<<<<
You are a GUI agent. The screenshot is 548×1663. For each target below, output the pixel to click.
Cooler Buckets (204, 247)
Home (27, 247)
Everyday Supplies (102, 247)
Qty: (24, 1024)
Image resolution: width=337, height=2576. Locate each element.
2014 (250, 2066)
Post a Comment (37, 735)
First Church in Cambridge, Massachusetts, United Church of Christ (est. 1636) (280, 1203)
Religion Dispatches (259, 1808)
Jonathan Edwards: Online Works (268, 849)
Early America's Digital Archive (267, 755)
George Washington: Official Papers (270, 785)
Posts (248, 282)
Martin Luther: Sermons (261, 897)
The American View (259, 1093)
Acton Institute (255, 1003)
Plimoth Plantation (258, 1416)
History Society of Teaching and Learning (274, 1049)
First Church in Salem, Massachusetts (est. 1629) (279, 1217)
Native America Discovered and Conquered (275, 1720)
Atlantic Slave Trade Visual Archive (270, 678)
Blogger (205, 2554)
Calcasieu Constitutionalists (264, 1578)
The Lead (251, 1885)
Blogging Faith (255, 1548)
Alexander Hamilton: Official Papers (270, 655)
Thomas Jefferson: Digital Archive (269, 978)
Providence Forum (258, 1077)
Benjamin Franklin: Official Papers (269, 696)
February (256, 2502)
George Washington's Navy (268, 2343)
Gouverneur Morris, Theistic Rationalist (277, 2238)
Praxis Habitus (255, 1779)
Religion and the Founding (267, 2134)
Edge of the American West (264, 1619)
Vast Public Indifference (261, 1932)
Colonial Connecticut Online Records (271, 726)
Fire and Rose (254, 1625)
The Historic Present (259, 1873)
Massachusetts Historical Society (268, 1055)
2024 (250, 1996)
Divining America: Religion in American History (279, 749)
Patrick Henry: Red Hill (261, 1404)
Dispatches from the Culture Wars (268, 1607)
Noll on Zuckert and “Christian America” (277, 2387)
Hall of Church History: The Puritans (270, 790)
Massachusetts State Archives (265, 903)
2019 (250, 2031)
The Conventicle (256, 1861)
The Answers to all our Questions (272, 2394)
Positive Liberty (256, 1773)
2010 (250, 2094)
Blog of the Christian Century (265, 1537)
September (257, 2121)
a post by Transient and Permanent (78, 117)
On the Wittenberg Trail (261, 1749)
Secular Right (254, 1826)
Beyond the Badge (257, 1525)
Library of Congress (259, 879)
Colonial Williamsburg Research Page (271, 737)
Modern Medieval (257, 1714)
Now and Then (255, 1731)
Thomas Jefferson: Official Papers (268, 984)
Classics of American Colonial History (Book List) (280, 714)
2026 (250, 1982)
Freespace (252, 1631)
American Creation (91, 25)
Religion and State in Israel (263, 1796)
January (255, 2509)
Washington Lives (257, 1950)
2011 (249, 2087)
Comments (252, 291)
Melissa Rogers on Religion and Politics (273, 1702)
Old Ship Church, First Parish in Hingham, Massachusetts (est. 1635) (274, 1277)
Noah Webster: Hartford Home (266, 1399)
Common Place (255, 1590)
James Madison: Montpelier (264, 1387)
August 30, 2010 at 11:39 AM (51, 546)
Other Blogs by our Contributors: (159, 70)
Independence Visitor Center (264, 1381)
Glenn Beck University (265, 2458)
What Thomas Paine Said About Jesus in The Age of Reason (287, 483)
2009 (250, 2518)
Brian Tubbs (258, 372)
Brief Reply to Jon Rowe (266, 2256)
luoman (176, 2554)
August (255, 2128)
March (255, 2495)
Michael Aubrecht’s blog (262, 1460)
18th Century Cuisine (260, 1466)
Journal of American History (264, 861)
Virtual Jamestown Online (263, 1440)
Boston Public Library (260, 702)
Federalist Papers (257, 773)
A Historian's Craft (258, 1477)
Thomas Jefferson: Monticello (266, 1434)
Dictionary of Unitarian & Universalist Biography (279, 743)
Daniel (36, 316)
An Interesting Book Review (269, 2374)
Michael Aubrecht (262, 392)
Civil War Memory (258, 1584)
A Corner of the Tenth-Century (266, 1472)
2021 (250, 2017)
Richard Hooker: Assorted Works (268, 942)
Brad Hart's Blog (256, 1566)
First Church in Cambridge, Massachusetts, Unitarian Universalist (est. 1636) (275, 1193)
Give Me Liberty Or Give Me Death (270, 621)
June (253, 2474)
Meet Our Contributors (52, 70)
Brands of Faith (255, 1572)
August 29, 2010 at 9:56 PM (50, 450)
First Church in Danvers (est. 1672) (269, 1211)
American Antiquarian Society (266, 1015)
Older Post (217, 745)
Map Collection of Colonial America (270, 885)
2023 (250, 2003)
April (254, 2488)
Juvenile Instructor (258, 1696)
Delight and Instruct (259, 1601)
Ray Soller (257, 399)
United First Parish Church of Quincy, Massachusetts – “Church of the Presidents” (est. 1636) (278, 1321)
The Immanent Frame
>>>>
» TO DO: Take the line that contains "Modern Medieval (257, 1714)" and every line after it through the end of the listing above, and repeat them exactly.

» OUTPUT:
Modern Medieval (257, 1714)
Now and Then (255, 1731)
Thomas Jefferson: Official Papers (268, 984)
Classics of American Colonial History (Book List) (280, 714)
2026 (250, 1982)
Freespace (252, 1631)
American Creation (91, 25)
Religion and State in Israel (263, 1796)
January (255, 2509)
Washington Lives (257, 1950)
2011 (249, 2087)
Comments (252, 291)
Melissa Rogers on Religion and Politics (273, 1702)
Old Ship Church, First Parish in Hingham, Massachusetts (est. 1635) (274, 1277)
Noah Webster: Hartford Home (266, 1399)
Common Place (255, 1590)
James Madison: Montpelier (264, 1387)
August 30, 2010 at 11:39 AM (51, 546)
Other Blogs by our Contributors: (159, 70)
Independence Visitor Center (264, 1381)
Glenn Beck University (265, 2458)
What Thomas Paine Said About Jesus in The Age of Reason (287, 483)
2009 (250, 2518)
Brian Tubbs (258, 372)
Brief Reply to Jon Rowe (266, 2256)
luoman (176, 2554)
August (255, 2128)
March (255, 2495)
Michael Aubrecht’s blog (262, 1460)
18th Century Cuisine (260, 1466)
Journal of American History (264, 861)
Virtual Jamestown Online (263, 1440)
Boston Public Library (260, 702)
Federalist Papers (257, 773)
A Historian's Craft (258, 1477)
Thomas Jefferson: Monticello (266, 1434)
Dictionary of Unitarian & Universalist Biography (279, 743)
Daniel (36, 316)
An Interesting Book Review (269, 2374)
Michael Aubrecht (262, 392)
Civil War Memory (258, 1584)
A Corner of the Tenth-Century (266, 1472)
2021 (250, 2017)
Richard Hooker: Assorted Works (268, 942)
Brad Hart's Blog (256, 1566)
First Church in Cambridge, Massachusetts, Unitarian Universalist (est. 1636) (275, 1193)
Give Me Liberty Or Give Me Death (270, 621)
June (253, 2474)
Meet Our Contributors (52, 70)
Brands of Faith (255, 1572)
August 29, 2010 at 9:56 PM (50, 450)
First Church in Danvers (est. 1672) (269, 1211)
American Antiquarian Society (266, 1015)
Older Post (217, 745)
Map Collection of Colonial America (270, 885)
2023 (250, 2003)
April (254, 2488)
Juvenile Instructor (258, 1696)
Delight and Instruct (259, 1601)
Ray Soller (257, 399)
United First Parish Church of Quincy, Massachusetts – “Church of the Presidents” (est. 1636) (278, 1321)
The Immanent Frame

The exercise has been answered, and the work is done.